#### About this task
Every entry is to be returned as it stands, apart from the pictures.

────────

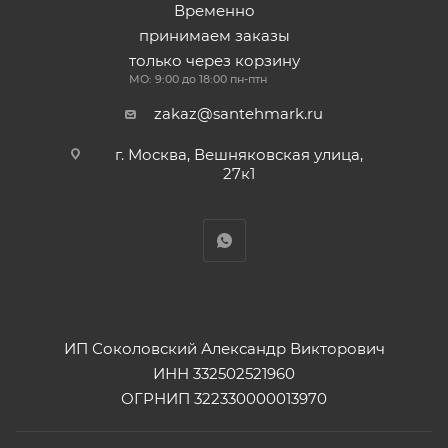
Временно
принимаем заказы
только через корзину
МО: 9:00 до 18:00 пн-птн
zakaz@santehmark.ru
г. Москва, Вешняковская улица,
27к1
ИП Соколовский Александр Викторович
ИНН 332502521960
ОГРНИП 322330000013970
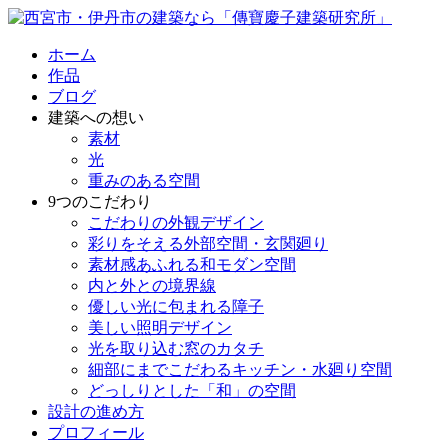
ホーム
作品
ブログ
建築への想い
素材
光
重みのある空間
9つのこだわり
こだわりの外観デザイン
彩りをそえる外部空間・玄関廻り
素材感あふれる和モダン空間
内と外との境界線
優しい光に包まれる障子
美しい照明デザイン
光を取り込む窓のカタチ
細部にまでこだわるキッチン・水廻り空間
どっしりとした「和」の空間
設計の進め方
プロフィール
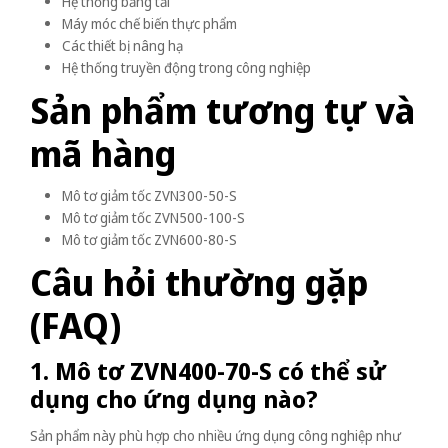
Hệ thống băng tải
Máy móc chế biến thực phẩm
Các thiết bị nâng hạ
Hệ thống truyền động trong công nghiệp
Sản phẩm tương tự và
mã hàng
Mô tơ giảm tốc ZVN300-50-S
Mô tơ giảm tốc ZVN500-100-S
Mô tơ giảm tốc ZVN600-80-S
Câu hỏi thường gặp
(FAQ)
1. Mô tơ ZVN400-70-S có thể sử
dụng cho ứng dụng nào?
Sản phẩm này phù hợp cho nhiều ứng dụng công nghiệp như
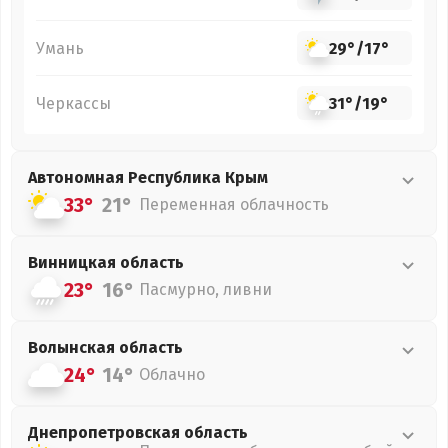
Умань
29°
/
17°
Черкассы
31°
/
19°
Автономная Республика Крым
33°
21°
Переменная облачность
Винницкая
область
23°
16°
Пасмурно, ливни
Волынская
область
24°
14°
Облачно
Днепропетровская
область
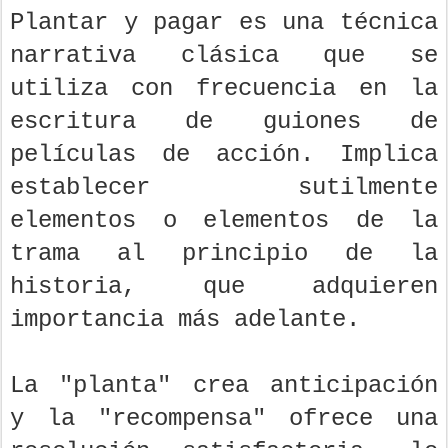
Plantar y pagar es una técnica
narrativa clásica que se
utiliza con frecuencia en la
escritura de guiones de
películas de acción. Implica
establecer sutilmente
elementos o elementos de la
trama al principio de la
historia, que adquieren
importancia más adelante.
La "planta" crea anticipación
y la "recompensa" ofrece una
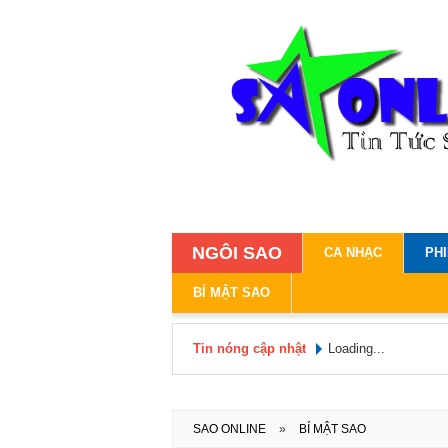
NGÔI SAO
CA NHẠC
PH
BÍ MẬT SAO
Tin nóng cập nhật
Loading...
SAO ONLINE
»
BÍ MẬT SAO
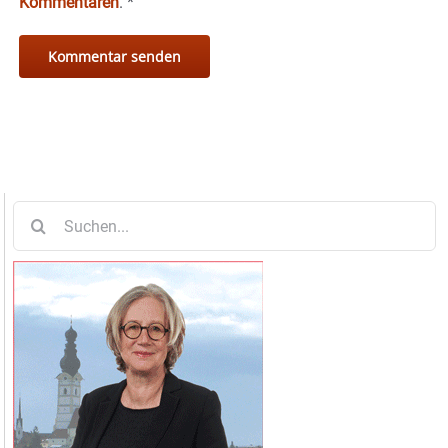
Kommentaren
.
*
Suche
nach:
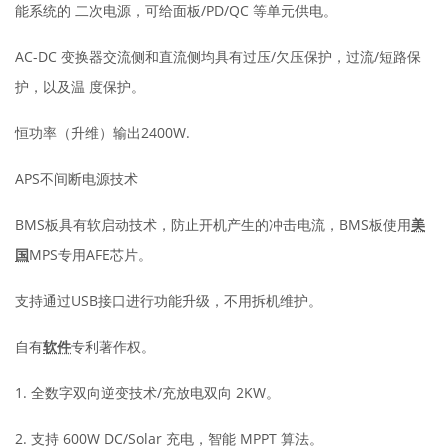
能系统的 二次电源，可给面板/PD/QC 等单元供电。
AC-DC 变换器交流侧和直流侧均具有过压/欠压保护，过流/短路保
护，以及温 度保护。
恒功率（升维）输出2400W.
APS不间断电源技术
BMS板具有软启动技术，防止开机产生的冲击电流，BMS板使用
美
国
MPS专用AFE芯片。
支持通过USB接口进行功能升级，不用拆机维护。
自有
软件
专利著作权。
1. 全数字双向逆变技术/充放电双向 2KW。
2. 支持 600W DC/Solar 充电，智能 MPPT 算法。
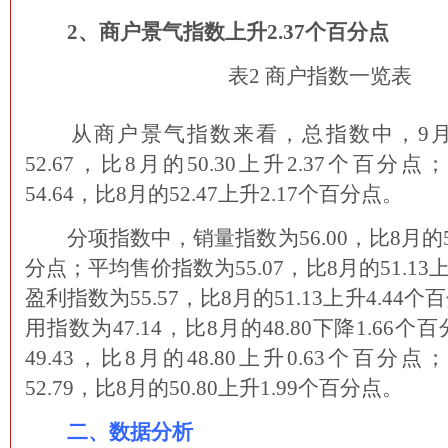
2、商户景气指数上升2.37个百分点
表2 商户指数一览表
从商户景气指数来看，总指数中，9月
52.67，比8月的50.30上升2.37个百
54.64，比8月的52.47上升2.17个百分点。
分项指数中，销量指数为56.00，比8月的51.
分点；平均售价指数为55.07，比8月的51.13
盈利指数为55.57，比8月的51.13上升4.4
用指数为47.14，比8月的48.80下降1.66
49.43，比8月的48.80上升0.63个百
52.79，比8月的50.80上升1.99个百分点。
二、数据分析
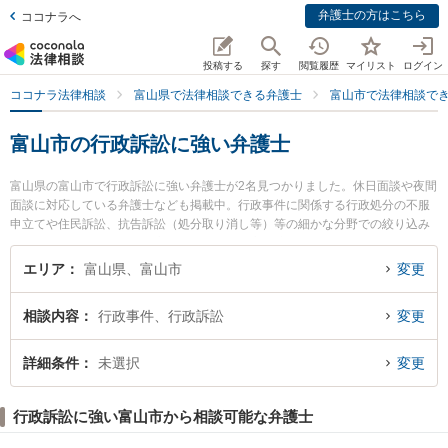
弁護士の方はこちら
ココナラへ
投稿する
探す
閲覧履歴
マイリスト
ログイン
ココナラ法律相談
富山県で法律相談できる弁護士
富山市で法律相談で
富山市の行政訴訟に強い弁護士
富山県の富山市で行政訴訟に強い弁護士が2名見つかりました。休日面談や夜間
面談に対応している弁護士なども掲載中。行政事件に関係する行政処分の不服
申立てや住民訴訟、抗告訴訟（処分取り消し等）等の細かな分野での絞り込み
検索もでき便利です。特に高橋法律事務所の高橋 良太弁護士や嘉義総合法律事
務所の嘉義 亮太弁護士のプロフィール情報や弁護士費用、強みなどが注目され
エリア
富山県、富山市
変更
ています。『富山市で土日や夜間に発生した行政訴訟のトラブルを今すぐに弁
護士に相談したい』『行政訴訟のトラブル解決の実績豊富な近くの弁護士を検
相談内容
行政事件、行政訴訟
変更
索したい』『初回相談無料で行政訴訟を法律相談できる富山市内の弁護士に相
談予約したい』などでお困りの相談者さんにおすすめです。
詳細条件
未選択
変更
行政訴訟に強い富山市から相談可能な弁護士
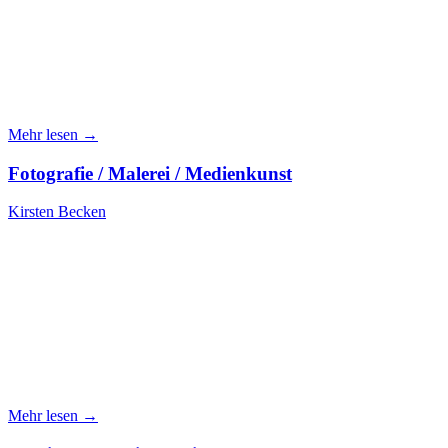
Mehr lesen →
Fotografie / Malerei / Medienkunst
Kirsten Becken
Mehr lesen →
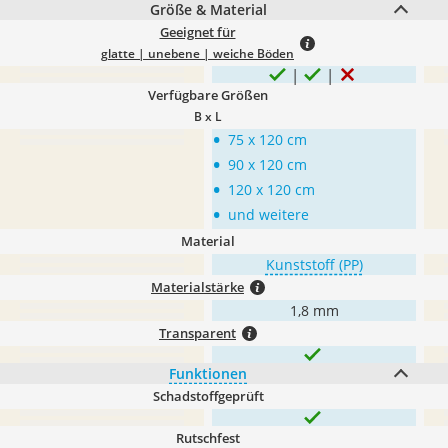
Größe & Material
Geeignet für
glatte | unebene | weiche Böden
Verfügbare Größen
B x L
•
75 x 120 cm
•
90 x 120 cm
•
120 x 120 cm
•
und weitere
Material
Kunststoff (PP)
Materialstärke
1,8 mm
Transparent
Funktionen
Schadstoffgeprüft
Rutschfest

────────

#### Worked solution
Временно
принимаем заказы
только через корзину
МО: 9:00 до 18:00 пн-птн
zakaz@santehmark.ru
г. Москва, Вешняковская улица,
27к1
ИП Соколовский Александр Викторович
ИНН 332502521960
ОГРНИП 322330000013970
ホーム
作品
ブログ
建築への想い
素材
光
重みのある空間
9つのこだわり
こだわりの外観デザイン
彩りをそえる外部空間・玄関廻り
素材感あふれる和モダン空間
内と外との境界線
優しい光に包まれる障子
美しい照明デザイン
光を取り込む窓のカタチ
細部にまでこだわるキッチン・水廻り空間
どっしりとした「和」の空間
設計の進め方
プロフィール
Hệ thống băng tải
Máy móc chế biến thực phẩm
Các thiết bị nâng hạ
Hệ thống truyền động trong công nghiệp
Sản phẩm tương tự và
mã hàng
Mô tơ giảm tốc ZVN300-50-S
Mô tơ giảm tốc ZVN500-100-S
Mô tơ giảm tốc ZVN600-80-S
Câu hỏi thường gặp
(FAQ)
1. Mô tơ ZVN400-70-S có thể sử
dụng cho ứng dụng nào?
Sản phẩm này phù hợp cho nhiều ứng dụng công nghiệp như
Умань
29°
/
17°
Черкассы
31°
/
19°
Автономная Республика Крым
33°
21°
Переменная облачность
Винницкая
область
23°
16°
Пасмурно, ливни
Волынская
область
24°
14°
Облачно
Днепропетровская
область
Plantar y pagar es una técnica
narrativa clásica que se
utiliza con frecuencia en la
escritura de guiones de
películas de acción. Implica
establecer sutilmente
elementos o elementos de la
trama al principio de la
historia, que adquieren
importancia más adelante.
La "planta" crea anticipación
y la "recompensa" ofrece una
NGÔI SAO
CA NHẠC
PH
BÍ MẬT SAO
Tin nóng cập nhật
Loading...
SAO ONLINE
»
BÍ MẬT SAO
Kommentaren
.
*
Suche
nach:
能系统的 二次电源，可给面板/PD/QC 等单元供电。
AC-DC 变换器交流侧和直流侧均具有过压/欠压保护，过流/短路保
护，以及温 度保护。
恒功率（升维）输出2400W.
APS不间断电源技术
BMS板具有软启动技术，防止开机产生的冲击电流，BMS板使用
美
国
MPS专用AFE芯片。
支持通过USB接口进行功能升级，不用拆机维护。
自有
软件
专利著作权。
1. 全数字双向逆变技术/充放电双向 2KW。
2. 支持 600W DC/Solar 充电，智能 MPPT 算法。
2、商户景气指数上升2.37个百分点
表2 商户指数一览表
从商户景气指数来看，总指数中，9月
52.67，比8月的50.30上升2.37个百
54.64，比8月的52.47上升2.17个百分点。
分项指数中，销量指数为56.00，比8月的51.
分点；平均售价指数为55.07，比8月的51.13
盈利指数为55.57，比8月的51.13上升4.4
用指数为47.14，比8月的48.80下降1.66
49.43，比8月的48.80上升0.63个百
52.79，比8月的50.80上升1.99个百分点。
二、数据分析
弁護士の方はこちら
ココナラへ
投稿する
探す
閲覧履歴
マイリスト
ログイン
ココナラ法律相談
富山県で法律相談できる弁護士
富山市で法律相談で
富山市の行政訴訟に強い弁護士
富山県の富山市で行政訴訟に強い弁護士が2名見つかりました。休日面談や夜間
面談に対応している弁護士なども掲載中。行政事件に関係する行政処分の不服
申立てや住民訴訟、抗告訴訟（処分取り消し等）等の細かな分野での絞り込み
検索もでき便利です。特に高橋法律事務所の高橋 良太弁護士や嘉義総合法律事
務所の嘉義 亮太弁護士のプロフィール情報や弁護士費用、強みなどが注目され
エリア
富山県、富山市
変更
ています。『富山市で土日や夜間に発生した行政訴訟のトラブルを今すぐに弁
護士に相談したい』『行政訴訟のトラブル解決の実績豊富な近くの弁護士を検
相談内容
行政事件、行政訴訟
変更
索したい』『初回相談無料で行政訴訟を法律相談できる富山市内の弁護士に相
談予約したい』などでお困りの相談者さんにおすすめです。
詳細条件
未選択
変更
行政訴訟に強い富山市から相談可能な弁護士
Mehr lesen →
Fotografie / Malerei / Medienkunst
Kirsten Becken
Mehr lesen →
Größe & Material
Geeignet für
glatte | unebene | weiche Böden
Verfügbare Größen
B x L
•
75 x 120 cm
•
90 x 120 cm
•
120 x 120 cm
•
und weitere
Material
Kunststoff (PP)
Materialstärke
1,8 mm
Transparent
Funktionen
Schadstoffgeprüft
Rutschfest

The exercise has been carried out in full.